Finding the equation of the circumference centered outside the origin.

See examples

PRECALCULUS
equation of a circumference with center outside the origin

Relevant for

Finding the equation of the circumference centered outside the origin.

See examples

Determining the equation of a circumference with center outside the origin

To find the equation of a circumference centered outside the origin, we use the equation of a circumference that has a center at the origin, and then we apply vertical and horizontal translations. Recall that the equation of a circumference with the center at the origin is $latex {{x}^2}+{{y}^2}={{r}^2}$.

This equation was derived using the Pythagorean theorem. If we rewrite this equation using the center, we would have $latex {{(x-0)}^2} + {{(y-0)}^ 2} = {{r}^2}$.

Now, let’s consider the following circumference:

circumference with a center outside the origin

We can see that this circle has its center located at the point (h, k). Therefore, if we use the equation of the circumference with this center, we have:

$latex {{(x-h)}^2}+{{(y-k)}^2}={{r}^2}$

This is the equation of the circle centered outside the origin, where r is the radius, (x, y) is any point that is located on the circle, and (h, k) are the coordinates of the center of the circle.

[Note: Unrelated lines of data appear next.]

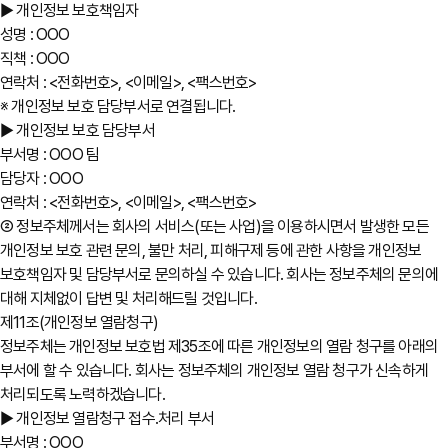
▶ 개인정보 보호책임자
성명 : OOO
직책 : OOO
연락처 : <전화번호>, <이메일>, <팩스번호>
※ 개인정보 보호 담당부서로 연결됩니다.
▶ 개인정보 보호 담당부서
부서명 : OOO 팀
담당자 : OOO
연락처 : <전화번호>, <이메일>, <팩스번호>
② 정보주체께서는 회사의 서비스(또는 사업)을 이용하시면서 발생한 모든
개인정보 보호 관련 문의, 불만 처리, 피해구제 등에 관한 사항을 개인정보
보호책임자 및 담당부서로 문의하실 수 있습니다. 회사는 정보주체의 문의에
대해 지체없이 답변 및 처리해드릴 것입니다.
제11조(개인정보 열람청구)
정보주체는 개인정보 보호법 제35조에 따른 개인정보의 열람 청구를 아래의
부서에 할 수 있습니다. 회사는 정보주체의 개인정보 열람 청구가 신속하게
처리되도록 노력하겠습니다.
▶ 개인정보 열람청구 접수․처리 부서
부서명 : OOO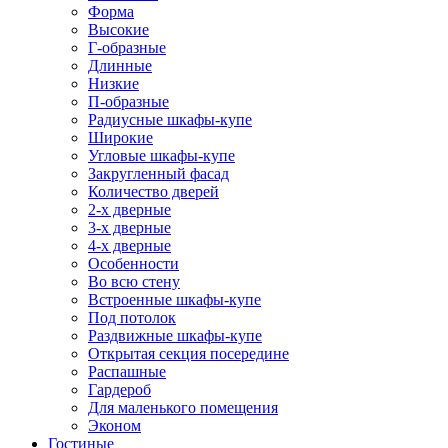
Форма
Высокие
Г-образные
Длинные
Низкие
П-образные
Радиусные шкафы-купе
Широкие
Угловые шкафы-купе
Закругленный фасад
Количество дверей
2-х дверные
3-х дверные
4-х дверные
Особенности
Во всю стену
Встроенные шкафы-купе
Под потолок
Раздвижные шкафы-купе
Открытая секция посередине
Распашные
Гардероб
Для маленького помещения
Эконом
Гостиные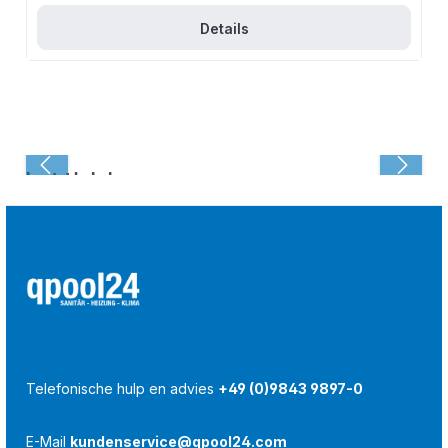
Details
Laatst bekeken:
Telefonische hulp en advies
+49 (0)9843 9897-0
E-Mail
kundenservice@qpool24.com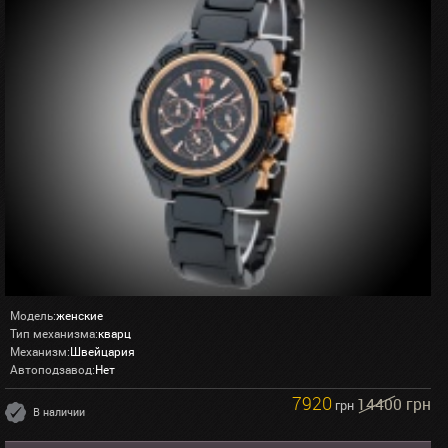
Модель:
женские
Тип механизма:
кварц
Механизм:
Швейцария
Автоподзавод:
Нет
7920
14400 грн
грн
В наличии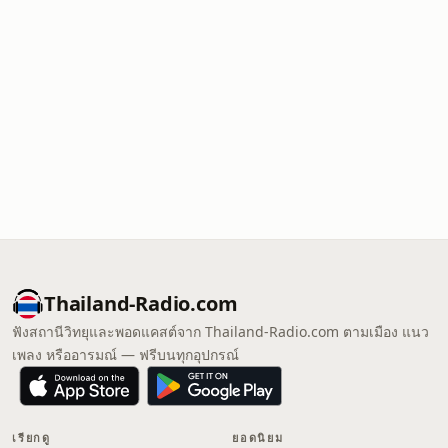
Thailand-Radio.com
ฟังสถานีวิทยุและพอดแคสต์จาก Thailand-Radio.com ตามเมือง แนว
เพลง หรืออารมณ์ — ฟรีบนทุกอุปกรณ์
เรียกดู
ยอดนิยม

Circumference center outside the origin – Examples with answers

The following exercises facilitate the understanding of the application of the equation of the circumference with the center outside the origin. Try to solve the exercises yourself before looking at the answer.

EXAMPLE 1

Find the radius and center of the circle $latex {{(x-2)}^2}+{{(x-3)}^2} = 9$.

The general equation for the circumference is $latex {{(x-h)}^2}+{{(y-k)}^2}={{r}^2}$, where (h, k) is the center and r is the radius. Comparing this equation with the given equation, we have:

$latex {{r}^2}=9$

$latex r=3$

$latex h=2$

$latex k=3$

Therefore, the radius of the circumference is 3 and the center is (2, 3).

EXAMPLE 2

What is the radius and center of a circle that has the equation $latex {{(x + 4)}^2} + {{(y-5)}^2}=16$?

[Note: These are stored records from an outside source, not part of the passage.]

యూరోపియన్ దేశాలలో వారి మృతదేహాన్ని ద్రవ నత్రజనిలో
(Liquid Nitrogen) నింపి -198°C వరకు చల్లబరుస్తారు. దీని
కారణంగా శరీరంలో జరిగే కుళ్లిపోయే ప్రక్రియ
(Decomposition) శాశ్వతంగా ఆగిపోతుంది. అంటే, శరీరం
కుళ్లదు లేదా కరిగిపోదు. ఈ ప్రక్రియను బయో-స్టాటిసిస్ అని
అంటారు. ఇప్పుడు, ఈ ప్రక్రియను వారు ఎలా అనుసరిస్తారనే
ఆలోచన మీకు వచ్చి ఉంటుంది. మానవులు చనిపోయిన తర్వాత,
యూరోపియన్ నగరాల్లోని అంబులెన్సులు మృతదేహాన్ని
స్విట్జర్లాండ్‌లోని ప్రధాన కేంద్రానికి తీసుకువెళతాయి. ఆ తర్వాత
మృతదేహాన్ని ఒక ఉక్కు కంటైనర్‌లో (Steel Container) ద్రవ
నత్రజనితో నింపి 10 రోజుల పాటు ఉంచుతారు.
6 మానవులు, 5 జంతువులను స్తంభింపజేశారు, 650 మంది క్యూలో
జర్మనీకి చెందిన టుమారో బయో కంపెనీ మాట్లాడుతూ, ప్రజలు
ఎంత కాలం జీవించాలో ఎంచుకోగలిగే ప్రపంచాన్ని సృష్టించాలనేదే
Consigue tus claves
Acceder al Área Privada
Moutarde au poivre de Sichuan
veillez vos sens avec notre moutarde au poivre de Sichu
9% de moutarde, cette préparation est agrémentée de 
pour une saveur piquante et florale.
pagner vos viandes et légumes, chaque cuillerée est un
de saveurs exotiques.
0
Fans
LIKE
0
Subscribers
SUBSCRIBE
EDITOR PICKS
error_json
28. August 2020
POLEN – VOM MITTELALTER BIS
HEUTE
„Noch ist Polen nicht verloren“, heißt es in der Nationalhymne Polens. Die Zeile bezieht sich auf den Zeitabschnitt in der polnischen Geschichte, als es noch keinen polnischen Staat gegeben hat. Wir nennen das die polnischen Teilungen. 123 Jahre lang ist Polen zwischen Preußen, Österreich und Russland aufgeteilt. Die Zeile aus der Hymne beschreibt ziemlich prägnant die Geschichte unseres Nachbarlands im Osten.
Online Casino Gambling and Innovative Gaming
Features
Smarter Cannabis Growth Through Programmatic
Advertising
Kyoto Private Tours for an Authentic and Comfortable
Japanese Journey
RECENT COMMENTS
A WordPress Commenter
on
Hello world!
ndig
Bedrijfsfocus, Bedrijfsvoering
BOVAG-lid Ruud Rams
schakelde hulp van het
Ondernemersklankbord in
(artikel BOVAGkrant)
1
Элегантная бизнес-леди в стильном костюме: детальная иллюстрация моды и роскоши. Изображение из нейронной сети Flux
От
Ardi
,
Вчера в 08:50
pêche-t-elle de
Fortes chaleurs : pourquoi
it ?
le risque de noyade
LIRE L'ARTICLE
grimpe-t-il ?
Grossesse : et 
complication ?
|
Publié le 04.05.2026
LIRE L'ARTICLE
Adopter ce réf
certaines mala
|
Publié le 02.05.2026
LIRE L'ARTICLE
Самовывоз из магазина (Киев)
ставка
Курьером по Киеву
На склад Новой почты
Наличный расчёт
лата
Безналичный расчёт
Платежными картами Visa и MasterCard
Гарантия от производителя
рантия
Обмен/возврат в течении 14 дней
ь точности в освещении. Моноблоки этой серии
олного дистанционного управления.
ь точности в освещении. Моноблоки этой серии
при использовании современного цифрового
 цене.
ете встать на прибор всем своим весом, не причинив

We recall that the general equation of the circumference is $latex {{(x-h)}^2}+{{(y-k)}^2}={{r}^2}$. This equation tells us that (h, k) is the center and r is the radius of the circumference. Therefore, we can determine the following:

$latex {{r}^2}=16$

$latex r=4$

$latex h=-4$

$latex k=5$

Therefore, the radius of the circle is 4 and the center is (-4, 5).

EXAMPLE 3

Find the equation of the circumference that has the center at the point (2, -3) and has a radius of 4.

We plug the values $latex h = 2$, $latex k = -3$ and $latex r=4$ into the general equation $latex {{(x-h)}^2} + {{(y-k)}^2}={{r}^2}$. Therefore, we have:

$latex {{(x-h)}^2}+{{(y-k)}^2}={{r}^2}$

$latex {{(x-2)}^2}+{{(y-(-3))}^2}={{4}^2}$

$latex {{(x-2)}^2}+{{(y+3)}^2}=16$

EXAMPLE 4

Find the equation of the circumference that has the center at the point (-1, 2) and in which the point (2, 6) is part of the circumference.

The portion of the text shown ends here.